(What is expected): What you write must be the lines from the one holding "Tweets by m_gakumado" through the final line of the records below, reproduced exactly, minus the pictures.

(Information given):
★ ★ ★ ★
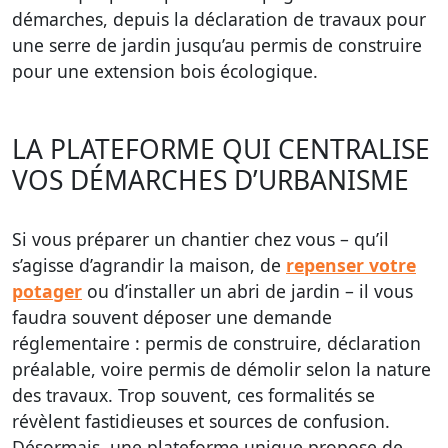
démarches, depuis la déclaration de travaux pour
une serre de jardin jusqu’au permis de construire
pour une extension bois écologique.
LA PLATEFORME QUI CENTRALISE
VOS DÉMARCHES D’URBANISME
Si vous préparer un chantier chez vous – qu’il
s’agisse d’agrandir la maison, de
repenser votre
potager
ou d’installer un abri de jardin – il vous
faudra souvent déposer une demande
réglementaire : permis de construire, déclaration
préalable, voire permis de démolir selon la nature
des travaux. Trop souvent, ces formalités se
révèlent fastidieuses et sources de confusion.
Désormais, une plateforme unique propose de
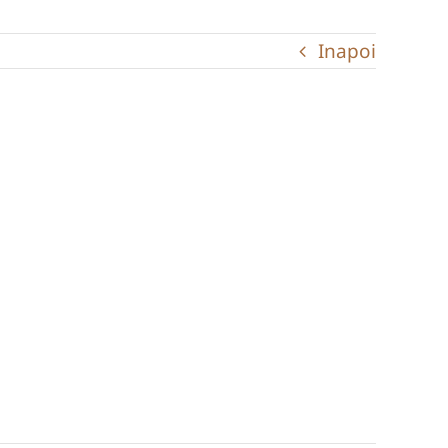
Inapoi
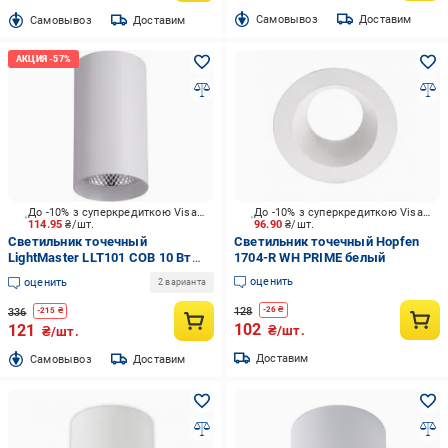
Cамовывоз
Доставим
Cамовывоз
Доставим
До -10% з суперкредиткою Visa Вигода
До -10% з суперкредиткою Visa Вигода
114.95
₴/шт.
96.90
₴/шт.
Светильник точечный
Светильник точечный Hopfen
LightMaster LLT101 COB 10 Вт
1704-R WH PRIME белый
4000 К белый
оценить
оценить
2 варианта
128
-
26
₴
336
-
215
₴
102
121
₴/шт.
₴/шт.
Доставим
Cамовывоз
Доставим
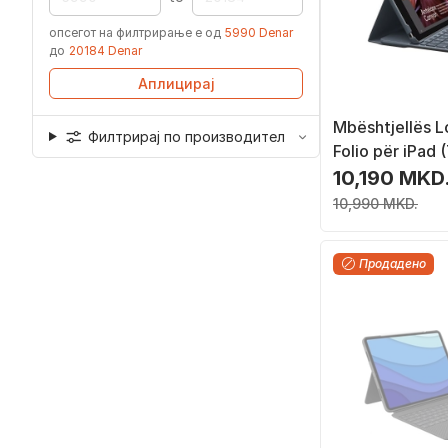
опсегот на филтрирање е од
5990 Denar
до
20184 Denar
Аплицирај
Mbështjellës L
Филтрирај по производител
Folio për iPad (
9th generatio
10,190 MKD
- UK
10,990 MKD.
Продадено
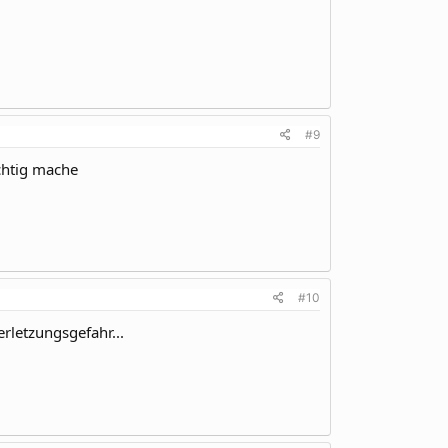
#9
ichtig mache
#10
erletzungsgefahr...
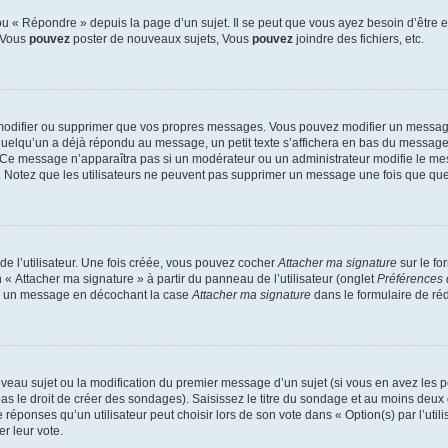
 « Répondre » depuis la page d’un sujet. Il se peut que vous ayez besoin d’être e
: Vous
pouvez
poster de nouveaux sujets, Vous
pouvez
joindre des fichiers, etc.
modifier ou supprimer que vos propres messages. Vous pouvez modifier un message
lqu’un a déjà répondu au message, un petit texte s’affichera en bas du message ind
n. Ce message n’apparaîtra pas si un modérateur ou un administrateur modifie le mes
ive. Notez que les utilisateurs ne peuvent pas supprimer un message une fois que qu
e l’utilisateur. Une fois créée, vous pouvez cocher
Attacher ma signature
sur le fo
 « Attacher ma signature » à partir du panneau de l’utilisateur (onglet
Préférences 
 à un message en décochant la case
Attacher ma signature
dans le formulaire de ré
ouveau sujet ou la modification du premier message d’un sujet (si vous en avez les p
 le droit de créer des sondages). Saisissez le titre du sondage et au moins deux o
onses qu’un utilisateur peut choisir lors de son vote dans « Option(s) par l’utilis
er leur vote.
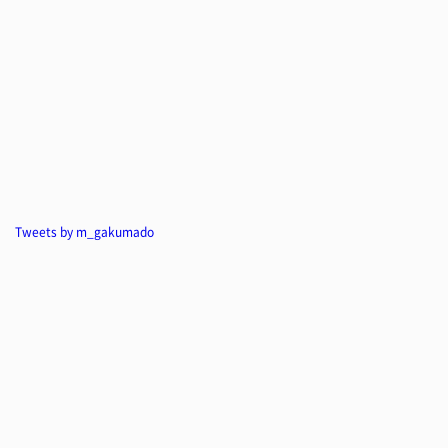
Tweets by m_gakumado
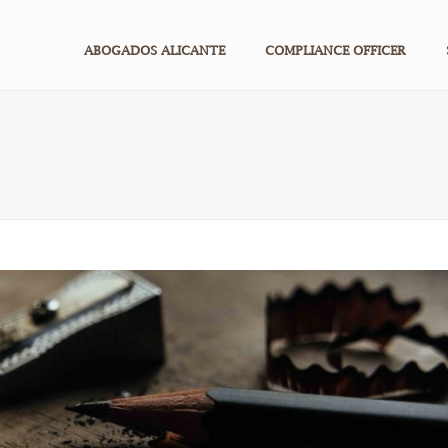
ABOGADOS ALICANTE
COMPLIANCE OFFICER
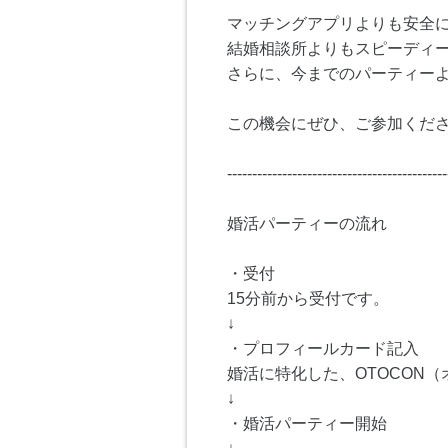
マッチングアプリよりも安全
結婚相談所よりもスピーディ
さらに、今までのパーティー
この機会にぜひ、ご参加くださ
--------------------------------------------
婚活パーティーの流れ
・受付
15分前から受付です。
↓
・プロフィールカード記入
婚活に特化した、OTOCON
↓
・婚活パーティー開始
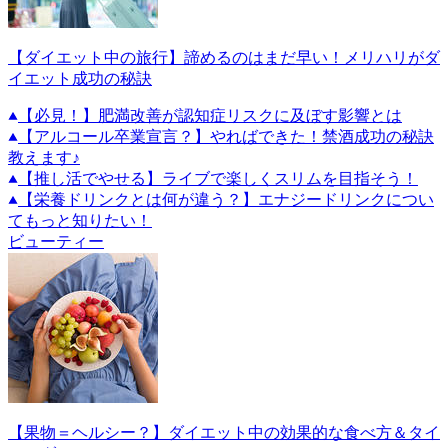
【ダイエット中の旅行】諦めるのはまだ早い！メリハリがダ
イエット成功の秘訣
【必見！】肥満改善が認知症リスクに及ぼす影響とは
【アルコール卒業宣言？】やればできた！禁酒成功の秘訣
教えます♪
【推し活でやせる】ライブで楽しくスリムを目指そう！
【栄養ドリンクとは何が違う？】エナジードリンクについ
てもっと知りたい！
ビューティー
【果物＝ヘルシー？】ダイエット中の効果的な食べ方＆タイ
★ ★ ★ ★
(Solution to the problem):
Tweets by m_gakumado
ABOGADOS ALICANTE
COMPLIANCE OFFICER
マッチングアプリよりも安全
結婚相談所よりもスピーディ
さらに、今までのパーティー
この機会にぜひ、ご参加くださ
--------------------------------------------
婚活パーティーの流れ
・受付
15分前から受付です。
↓
・プロフィールカード記入
婚活に特化した、OTOCON
↓
・婚活パーティー開始
【ダイエット中の旅行】諦めるのはまだ早い！メリハリがダ
イエット成功の秘訣
【必見！】肥満改善が認知症リスクに及ぼす影響とは
【アルコール卒業宣言？】やればできた！禁酒成功の秘訣
教えます♪
【推し活でやせる】ライブで楽しくスリムを目指そう！
【栄養ドリンクとは何が違う？】エナジードリンクについ
てもっと知りたい！
ビューティー
【果物＝ヘルシー？】ダイエット中の効果的な食べ方＆タイ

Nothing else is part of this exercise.